• [WHAT IS EXPECTED]:
What is needed is a copy of each line in the listing below that contains "Earth".

------------

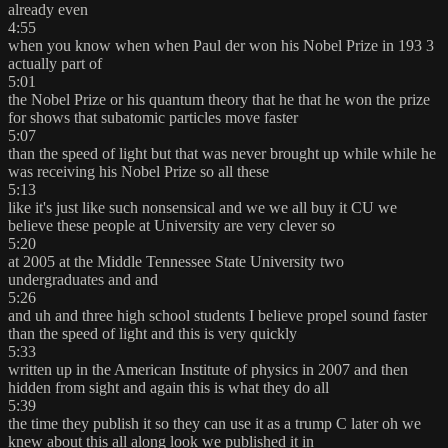
already even
4:55
when you know when when Paul der won his Nobel Prize in 193 3
actually part of
5:01
the Nobel Prize or his quantum theory that he that he won the prize
for shows that subatomic particles move faster
5:07
than the speed of light but that was never brought up while while he
was receiving his Nobel Prize so all these
5:13
like it's just like such nonsensical and we we all buy it CU we
believe these people at University are very clever so
5:20
at 2005 at the Middle Tennessee State University two
undergraduates and and
5:26
and uh and three high school students I believe propel sound faster
than the speed of light and this is very quickly
5:33
written up in the American Institute of physics in 2007 and then
hidden from sight and again this is what they do all
5:39
the time they publish it so they can use it as a trump C later oh we
knew about this all along look we published it in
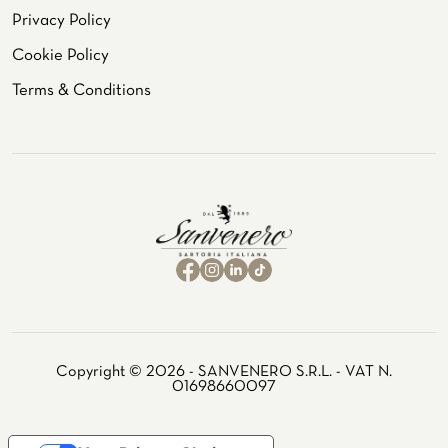
Privacy Policy
Cookie Policy
Terms & Conditions
Copyright © 2026 - SANVENERO S.R.L. - VAT N.
01698660097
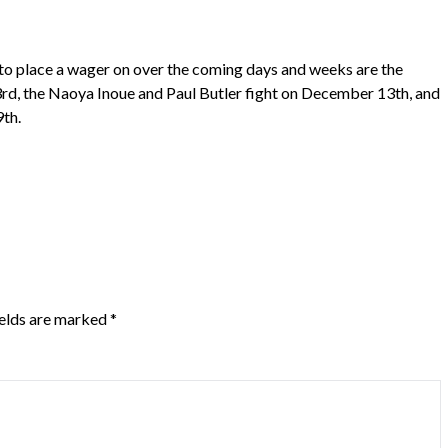
 to place a wager on over the coming days and weeks are the
d, the Naoya Inoue and Paul Butler fight on December 13th, and
9th.
ields are marked
*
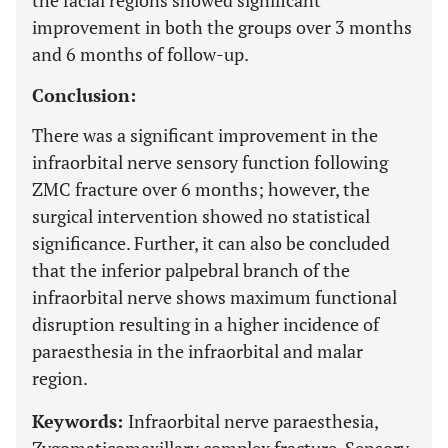
the facial regions showed significant
improvement in both the groups over 3 months
and 6 months of follow-up.
Conclusion:
There was a significant improvement in the
infraorbital nerve sensory function following
ZMC fracture over 6 months; however, the
surgical intervention showed no statistical
significance. Further, it can also be concluded
that the inferior palpebral branch of the
infraorbital nerve shows maximum functional
disruption resulting in a higher incidence of
paraesthesia in the infraorbital and malar
region.
Keywords:
Infraorbital nerve paraesthesia,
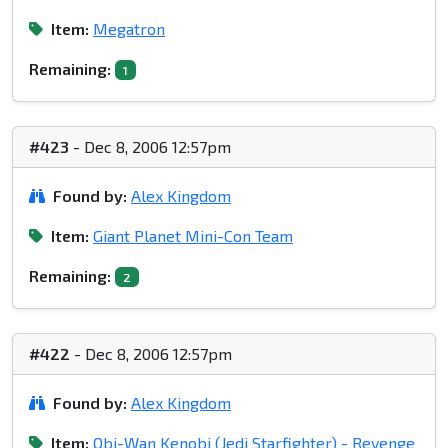
Item:
Megatron
Remaining:
1
#423
- Dec 8, 2006 12:57pm
Found by:
Alex Kingdom
Item:
Giant Planet Mini-Con Team
Remaining:
2
#422
- Dec 8, 2006 12:57pm
Found by:
Alex Kingdom
Item:
Obi-Wan Kenobi (Jedi Starfighter) - Revenge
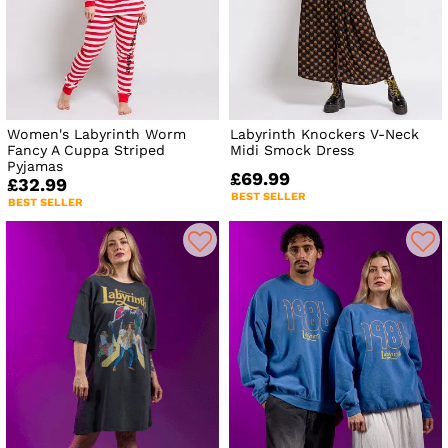
Women's Labyrinth Worm
Labyrinth Knockers V-Neck
Fancy A Cuppa Striped
Midi Smock Dress
Pyjamas
£69.99
£32.99
BEST SELLER
BEST SELLER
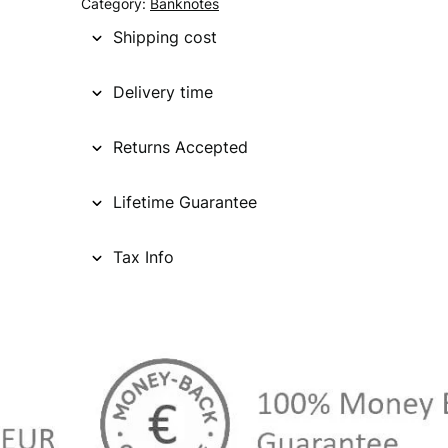
Category:
Banknotes
Shipping cost
Delivery time
Returns Accepted
Lifetime Guarantee
Tax Info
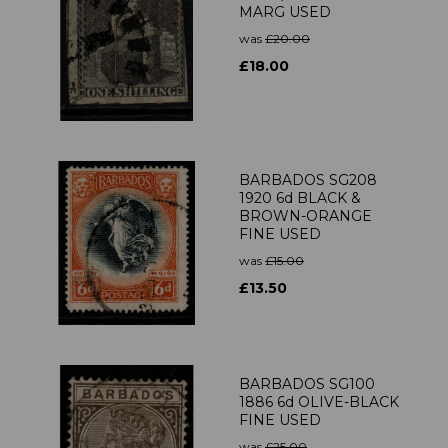
MARG USED
was
£20.00
£18.00
BARBADOS SG208
1920 6d BLACK &
BROWN-ORANGE
FINE USED
was
£15.00
£13.50
BARBADOS SG100
1886 6d OLIVE-BLACK
FINE USED
was
£25.00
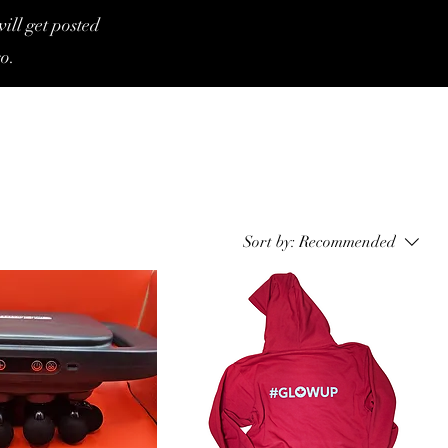
ill get posted
o.
Sort by:
Recommended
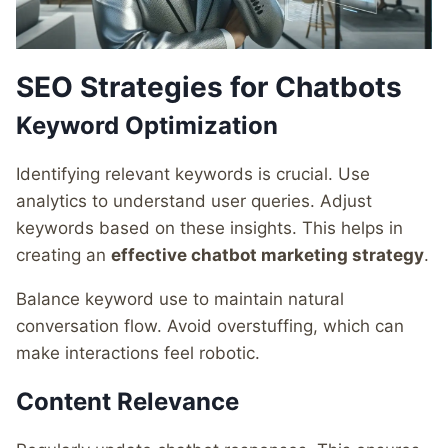
SEO Strategies for Chatbots
Keyword Optimization
Identifying relevant keywords is crucial. Use
analytics to understand user queries. Adjust
keywords based on these insights. This helps in
creating an
effective chatbot marketing strategy
.
Balance keyword use to maintain natural
conversation flow. Avoid overstuffing, which can
make interactions feel robotic.
Content Relevance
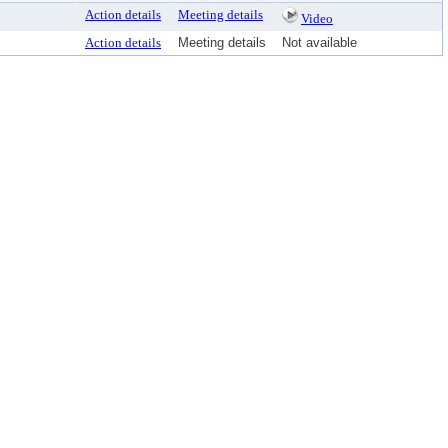
Action details
Meeting details
Video
Action details
Meeting details
Not available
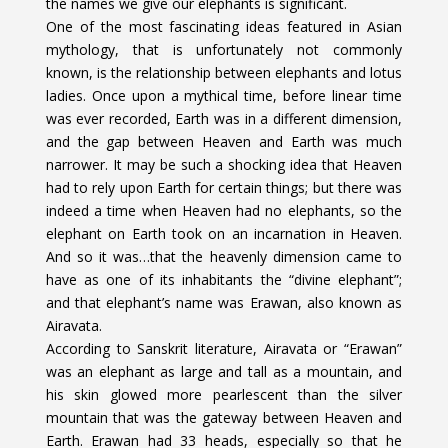
the names we give our elephants is significant.
One of the most fascinating ideas featured in Asian
mythology, that is unfortunately not commonly
known, is the relationship between elephants and lotus
ladies. Once upon a mythical time, before linear time
was ever recorded, Earth was in a different dimension,
and the gap between Heaven and Earth was much
narrower. It may be such a shocking idea that Heaven
had to rely upon Earth for certain things; but there was
indeed a time when Heaven had no elephants, so the
elephant on Earth took on an incarnation in Heaven.
And so it was…that the heavenly dimension came to
have as one of its inhabitants the “divine elephant”;
and that elephant’s name was Erawan, also known as
Airavata.
According to Sanskrit literature, Airavata or “Erawan”
was an elephant as large and tall as a mountain, and
his skin glowed more pearlescent than the silver
mountain that was the gateway between Heaven and
Earth. Erawan had 33 heads, especially so that he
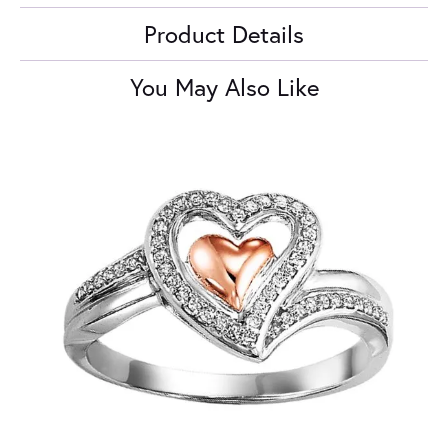
Product Details
You May Also Like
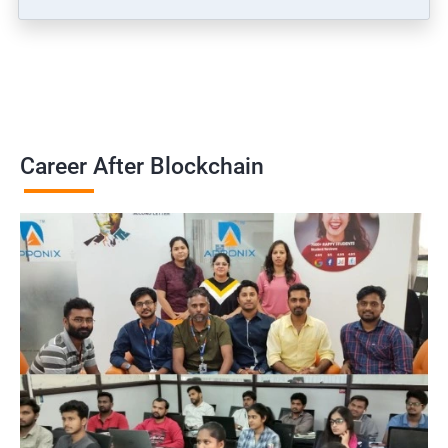
Career After Blockchain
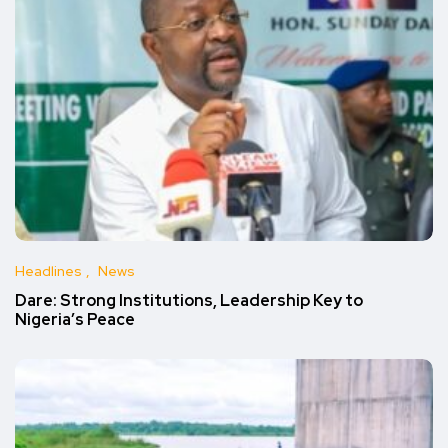
Headlines
News
Dare: Strong Institutions, Leadership Key to
Nigeria’s Peace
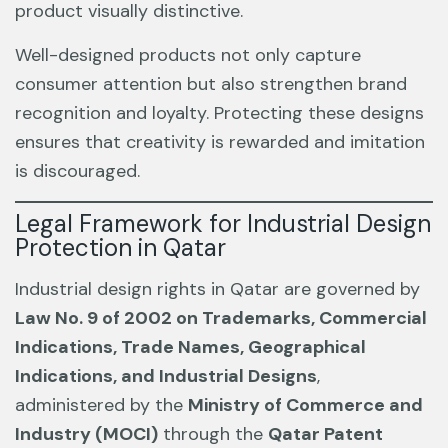
product visually distinctive.
Well-designed products not only capture
consumer attention but also strengthen brand
recognition and loyalty. Protecting these designs
ensures that creativity is rewarded and imitation
is discouraged.
Legal Framework for Industrial Design
Protection in Qatar
Industrial design rights in Qatar are governed by
Law No. 9 of 2002 on Trademarks, Commercial
Indications, Trade Names, Geographical
Indications, and Industrial Designs
,
administered by the
Ministry of Commerce and
Industry (MOCI)
through the
Qatar Patent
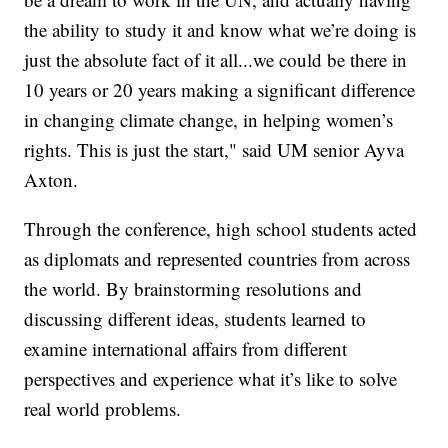
the ability to study it and know what we’re doing is
just the absolute fact of it all...we could be there in
10 years or 20 years making a significant difference
in changing climate change, in helping women’s
rights. This is just the start," said UM senior Ayva
Axton.
Through the conference, high school students acted
as diplomats and represented countries from across
the world. By brainstorming resolutions and
discussing different ideas, students learned to
examine international affairs from different
perspectives and experience what it’s like to solve
real world problems.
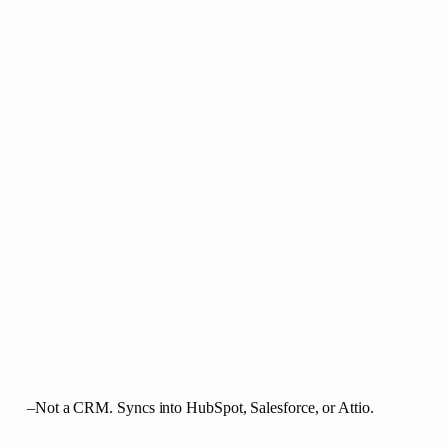
–
Not a CRM. Syncs into HubSpot, Salesforce, or Attio.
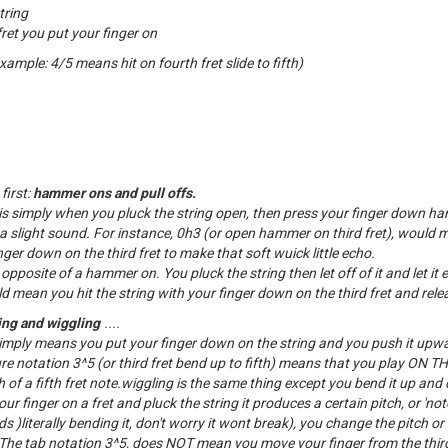
tring
et you put your finger on
example: 4/5 means hit on fourth fret slide to fifth)
first:
hammer ons and pull offs.
 simply when you pluck the string open, then press your finger down ha
 a slight sound. For instance, 0h3 (or open hammer on third fret), would 
ger down on the third fret to make that soft wuick little echo.
e opposite of a hammer on. You pluck the string then let off of it and let it 
d mean you hit the string with your finger down on the third fret and releas
ng and wiggling
....
mply means you put your finger down on the string and you push it upw
ure notation 3^5 (or third fret bend up to fifth) means that you play ON 
 of a fifth fret note.wiggling is the same thing except you bend it up and
 finger on a fret and pluck the string it produces a certain pitch, or 'no
)literally bending it, don't worry it wont break), you change the pitch or 
he tab notation 3^5, does NOT mean you move your finger from the third 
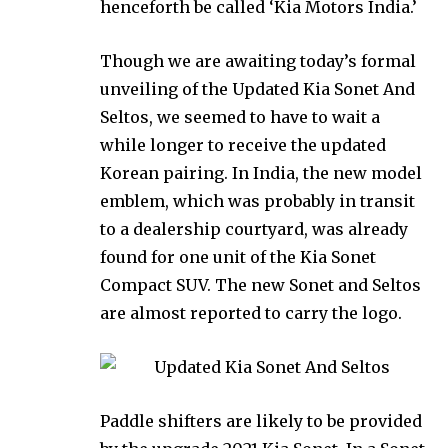
henceforth be called ‘Kia Motors India.’
Though we are awaiting today’s formal
unveiling of the Updated Kia Sonet And
Seltos, we seemed to have to wait a
while longer to receive the updated
Korean pairing. In India, the new model
emblem, which was probably in transit
to a dealership courtyard, was already
found for one unit of the Kia Sonet
Compact SUV. The new Sonet and Seltos
are almost reported to carry the logo.
Paddle shifters are likely to be provided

------------

• [OUTPUT]:
was ever recorded, Earth was in a different dimension,
and the gap between Heaven and Earth was much
had to rely upon Earth for certain things; but there was
elephant on Earth took on an incarnation in Heaven.
Earth. Erawan had 33 heads, especially so that he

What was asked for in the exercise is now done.